Rescute

by ErrantAdventure



Category: Star Wars Legends - All Media Types, Star Wars Legends: X-Wing Series - Aaron Allston & Michael Stackpole
Genre: F/M
Language: English
Status: Completed
Published: 2020-05-28
Updated: 2020-05-28
Packaged: 2021-03-03 04:35:14
Rating: General Audiences
Warnings: Creator Chose Not To Use Archive Warnings
Chapters: 1
Words: 1,868
Publisher: archiveofourown.org
Story URL: https://archiveofourown.org/works/24428851
Author URL: https://archiveofourown.org/users/ErrantAdventure/pseuds/ErrantAdventure
Summary: Vessery's in over his head.
Relationships: Dorset Konnair/Broak Vessery
Kudos: 2





	Rescute

**Author's Note:**

  * For [tspofnutmeg](https://archiveofourown.org/users/tspofnutmeg/gifts).



Colonel Broak Vessery had survived fighting the Rebellion and the New Republic.
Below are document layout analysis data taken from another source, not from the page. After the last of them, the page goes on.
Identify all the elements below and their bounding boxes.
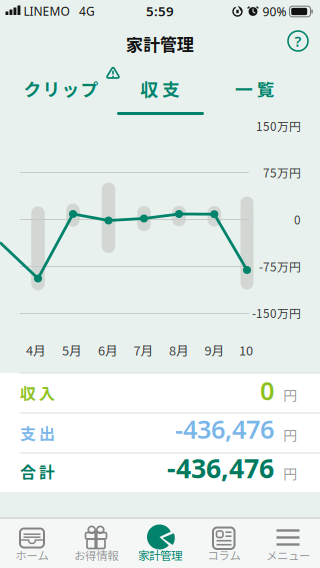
staticText: 家計管理 — [138, 547, 182, 563]
staticText: 7月 — [134, 341, 154, 359]
staticText: 0 — [294, 211, 301, 228]
staticText: ク リ ッ プ — [24, 76, 98, 101]
staticText: 家計管理 — [126, 31, 194, 56]
staticText: -150万円 — [252, 304, 301, 322]
staticText: ホーム — [16, 547, 48, 563]
staticText: -436,476 — [167, 450, 274, 486]
button[interactable]: お得情報 — [64, 518, 128, 568]
staticText: -436,476 — [175, 412, 274, 446]
staticText: LINEMO — [24, 3, 70, 19]
staticText: 6月 — [98, 341, 118, 359]
staticText: 円 — [283, 385, 297, 405]
staticText: 10 — [239, 341, 253, 359]
staticText: 一 覧 — [235, 76, 275, 101]
staticText: 5:59 — [146, 2, 174, 20]
button[interactable]: ? — [282, 25, 314, 57]
staticText: 支 出 — [20, 421, 55, 445]
button[interactable]: コラム — [192, 518, 256, 568]
staticText: 0 — [260, 374, 274, 407]
staticText: -75万円 — [259, 258, 301, 275]
staticText: 円 — [283, 425, 297, 445]
button[interactable]: 収 支 — [112, 66, 208, 110]
staticText: 150万円 — [256, 118, 301, 134]
staticText: 9月 — [204, 341, 224, 359]
button[interactable]: メニュー — [256, 518, 320, 568]
staticText: 5月 — [62, 341, 82, 359]
staticText: 8月 — [169, 341, 189, 359]
staticText: 収 入 — [20, 381, 55, 405]
staticText: 4G — [79, 3, 95, 19]
staticText: 75万円 — [263, 164, 301, 181]
staticText: コラム — [208, 547, 240, 563]
staticText: ? — [294, 31, 302, 51]
staticText: 90% — [262, 4, 286, 19]
staticText: 円 — [283, 463, 297, 484]
staticText: お得情報 — [74, 547, 118, 563]
button[interactable]: ホーム — [0, 518, 64, 568]
staticText: 4月 — [26, 341, 46, 359]
staticText: 収 支 — [140, 76, 180, 101]
button[interactable]: 一 覧 — [207, 66, 303, 110]
button[interactable]: 家計管理 — [128, 518, 192, 568]
staticText: 合 計 — [20, 460, 55, 483]
staticText: メニュー — [266, 547, 310, 563]
button[interactable]: ク リ ッ プ — [13, 66, 109, 110]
He’d survived deserting the Empire. He’d survived abandoning Ysanne Isard’s faction. He’d survived pirates, merchant guilds, and various governments in the years since. He had never, though, taken on the Empire directly prior to this escapade. _And that mistake I may not survive._

Vessery looked down at his torso, where a wet patch continued to spread from an epicenter to the right of his stomach, where his jumpsuit was shredded. A blaster bolt might have cauterized its wound, but no, of course he had to get hit with shrapnel from a grenade explosion. Vessery calculated he had less than fifteen minutes before he lost consciousness, and less than half an hour before he bled out. _I very much doubt I’ll get that long, though._

He’d managed to find himself a hidey-hole in a storage room in the airbase, but it was only a matter of time before Imperial troopers found him. They’d scattered the rest of his infiltration team, killing or capturing most of them, and Vessery didn’t imagine they were lucky enough that the damage they’d done to the base’s sensors was permanent. He could hear scattered blaster fire every now and again, sure signs that his team wasn’t completely finished, but this mission was over. A failure.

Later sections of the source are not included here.